Les contrats sont la loi des parties, et ils doivent donc trouver application. À compter de l’arrêt Commune de Béziers de 2009, le principe est fortement renforcé puisque le Conseil d’État décide alors que seules de graves irrégularités peuvent faire obstacle à ce principe, qui conduit à la pérennité du contrat dans la généralité des situations.

Ainsi, la violation des règles de publicité et de mise en concurrence ne conduit plus à écarter le contrat (CE, 12 janvier 2011, Manoukian, n° 338551), sauf cas exceptionnel. De même, la mise en œuvre d’une clause de tacite reconduction ne permet pas aux parties d’être déliées de l’application du contrat (CE, 23 mai 2011, département de la Guyane, n° 314715), alors que la solution inverse prévalait (CE, 29 novembre 2000, Commune de Païta, n° 205143).

Toutefois, si le contrat contient une clause illicite, le contrat ne peut plus lier les parties. Il en est ainsi de la convention confiant à l’aménageur la réalisation de cette opération lorsque les constructions sont prévues sur une zone inconstructible (CE, 10 juillet 2013, n° 362304 362318, Commune de Vias et Société d’économie mixte de la ville de Béziers et du littoral (SEBLI). Il en est de même de la cession irrégulière d’un droit réel sur une dépendance du domaine public, ou encore d’une clause par laquelle la commune renonçait à l’exercice de son pouvoir de résiliation unilatérale pour un motif d’intérêt général (CE, 1er octobre 2013, n° 349099, Société Espace Habitat Construction).

Le délit de favoritisme empêche le contrat de lier les parties

C’est ainsi qu’en a jugé la cour administrative d’appel de Marseille (CAA Marseille, 23 décembre 2013, Association Boitaclous, n° 11MA02463).
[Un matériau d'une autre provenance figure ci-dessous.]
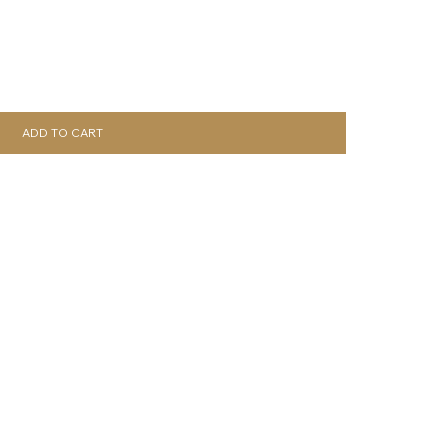
ADD TO CART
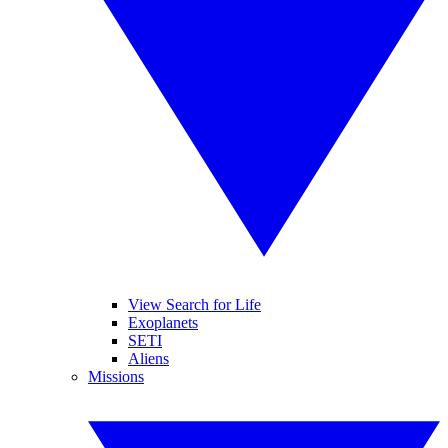
View Search for Life
Exoplanets
SETI
Aliens
Missions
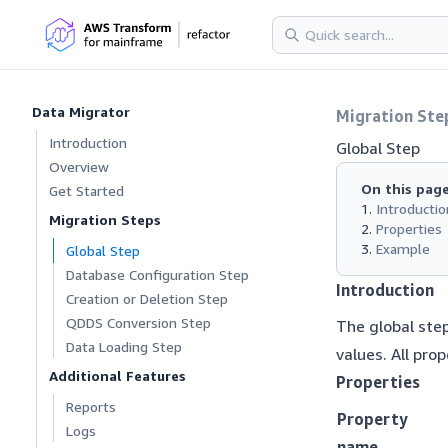
Data Migrator
Migration Ste
Introduction
Global Step
Overview
On this pag
Get Started
Introductio
Migration Steps
Properties
Example
Global Step
Database Configuration Step
Introduction
Creation or Deletion Step
QDDS Conversion Step
The global step
Data Loading Step
values. All prop
Additional Features
Properties
Reports
Property
Logs
name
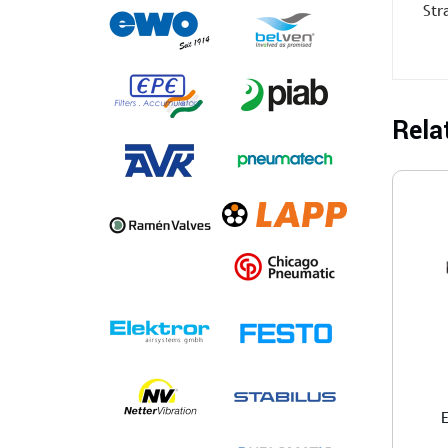
Str
Rela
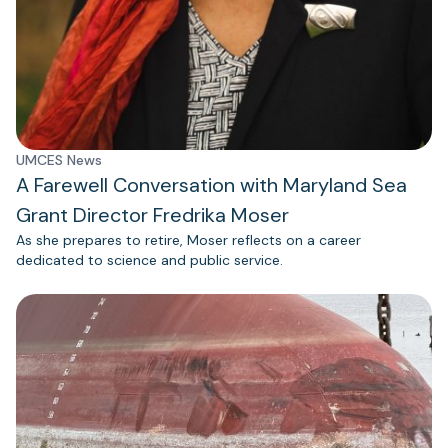
UMCES News
A Farewell Conversation with Maryland Sea
Grant Director Fredrika Moser
As she prepares to retire, Moser reflects on a career
dedicated to science and public service.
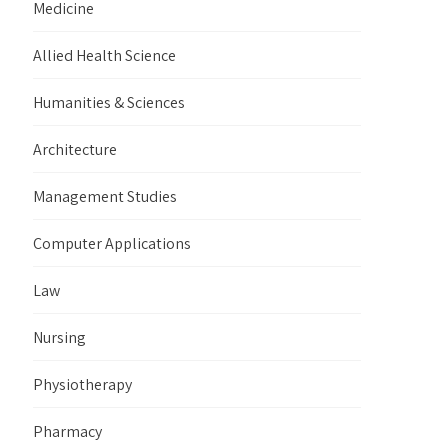
Medicine
Allied Health Science
Humanities & Sciences
Architecture
Management Studies
Computer Applications
Law
Nursing
Physiotherapy
Pharmacy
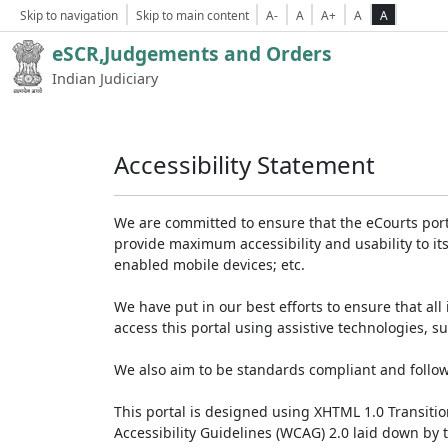
Skip to navigation
Skip to main content
A-
A
A+
A
A
eSCR,Judgements and Orders
Indian Judiciary
Accessibility Statement
We are committed to ensure that the eCourts portal 
provide maximum accessibility and usability to its
enabled mobile devices; etc.
We have put in our best efforts to ensure that all 
access this portal using assistive technologies, 
We also aim to be standards compliant and follow p
This portal is designed using XHTML 1.0 Transiti
Accessibility Guidelines (WCAG) 2.0 laid down by 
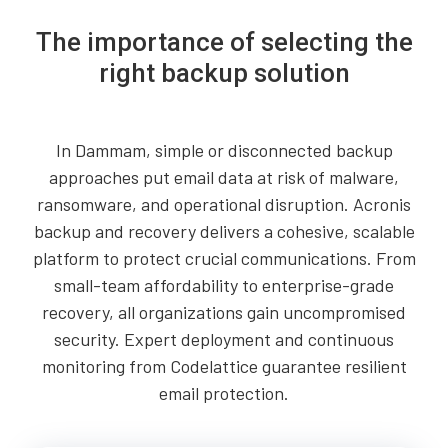
The importance of selecting the
right backup solution
In Dammam, simple or disconnected backup
approaches put email data at risk of malware,
ransomware, and operational disruption. Acronis
backup and recovery delivers a cohesive, scalable
platform to protect crucial communications. From
small-team affordability to enterprise-grade
recovery, all organizations gain uncompromised
security. Expert deployment and continuous
monitoring from Codelattice guarantee resilient
email protection.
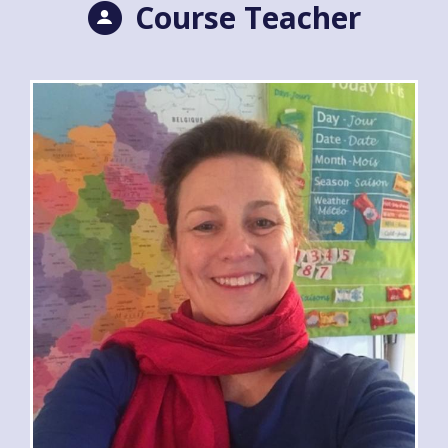
Course Teacher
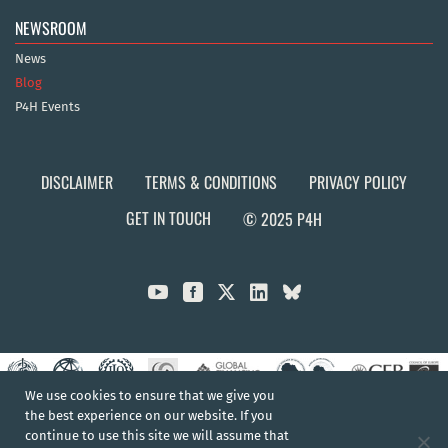
NEWSROOM
News
Blog
P4H Events
DISCLAIMER
TERMS & CONDITIONS
PRIVACY POLICY
GET IN TOUCH
© 2025 P4H



We use cookies to ensure that we give you
the best experience on our website. If you
continue to use this site we will assume that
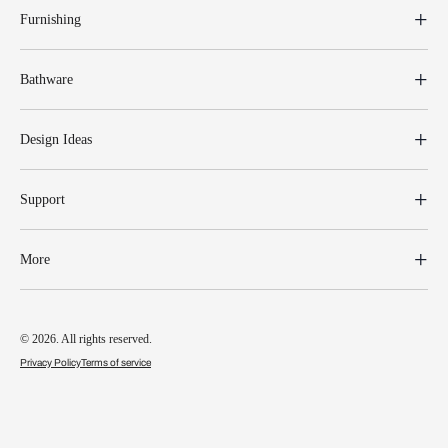
Furnishing
Bathware
Design Ideas
Support
More
© 2026. All rights reserved.
Privacy Policy
Terms of service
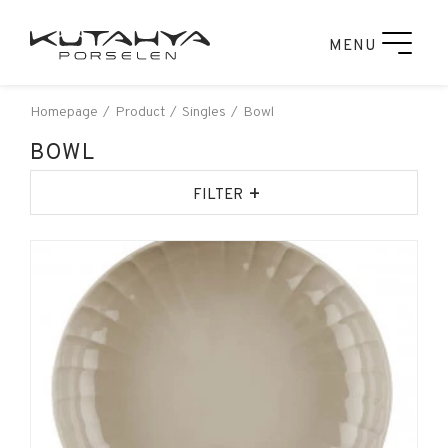
MENU
Homepage
Product
Singles
Bowl
BOWL
+
FILTER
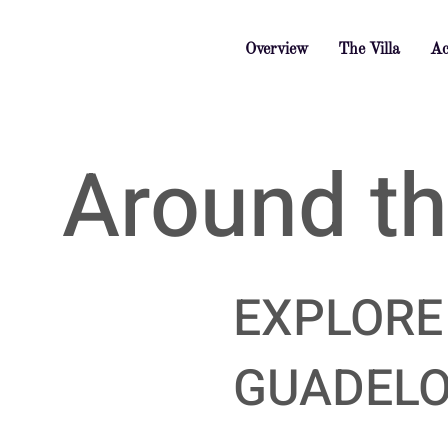
Overview
The Villa
Ac
Around the
EXPLORE
GUADEL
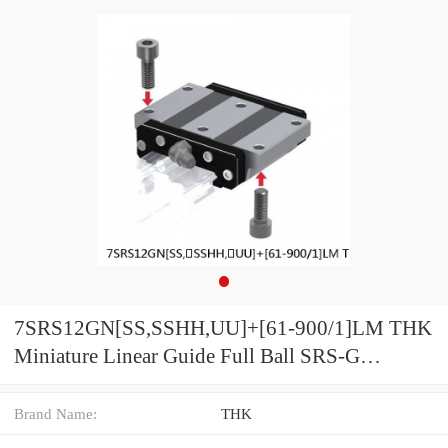
7SRS12GN[SS,​SSHH,​UU]+[61-900/1]LM THK
Miniature Linear Guide Full Ball SRS-G
Accuracy and Preload Selectable
Brand Name:
THK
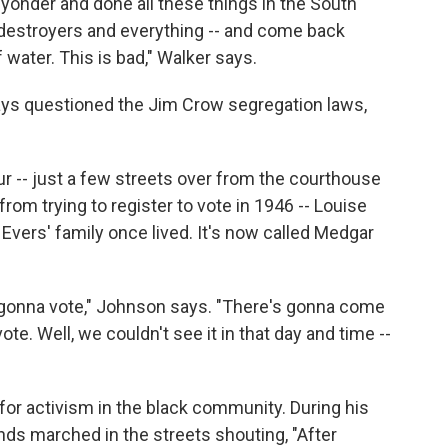
r yonder and done all these things in the South
 destroyers and everything -- and come back
 water. This is bad," Walker says.
ys questioned the Jim Crow segregation laws,
r -- just a few streets over from the courthouse
m trying to register to vote in 1946 -- Louise
vers' family once lived. It's now called Medgar
e gonna vote," Johnson says. "There's gonna come
te. Well, we couldn't see it in that day and time --
 for activism in the black community. During his
ds marched in the streets shouting, "After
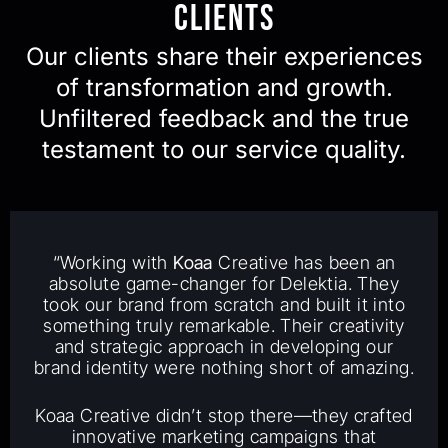
Clients
Our clients share their experiences
of transformation and growth.
Unfiltered feedback and the true
testament to our service quality.
“Working with
Koaa
Creative has been an
absolute game-changer for Delektia. They
took our brand from scratch and built it into
something truly remarkable. Their creativity
and strategic approach in developing our
brand identity were nothing short of amazing.
Koaa Creative didn’t stop there—they crafted
innovative marketing campaigns that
Dans cette affaire, le tribunal correctionnel, confirmé par la cour d’appel, avait déclaré le maire de la commune coupable du délit de favoritisme dans le cadre du marché en cause, relatif à l’organisation de spectacles, infraction prévue par l’article 432-14 du code pénal et réprimé par les articles 432-14 et 432-17. La cour rappelle que l’autorité de la chose jugée au pénal s’impose au juge administratif en ce qui concerne les constatations de fait, que la cour d’appel a retenues et qui sont le support nécessaire de son arrêt.

Selon ces constatations de fait, retenues par la cour d’appel, le maire et les représentants de l’association entretenaient des liens privilégiés. D’ailleurs, le cahier des charges du contrat avait été élaboré sur la base des seuls documents de l’association requérante. Le juge pointait ainsi la volonté du maire de favoriser l’association lors de l‘attribution du marché. La cour administrative d’appel en a conclu que, « eu égard d’une part à la gravité du vice dont était entaché le marché en cause, et d’autre part aux circonstances particulières dans lesquelles il a été commis, le litige ne peut être réglé sur le fondement de ce contrat ».

Délit de favoritisme et principe de loyauté de font pas bon ménage.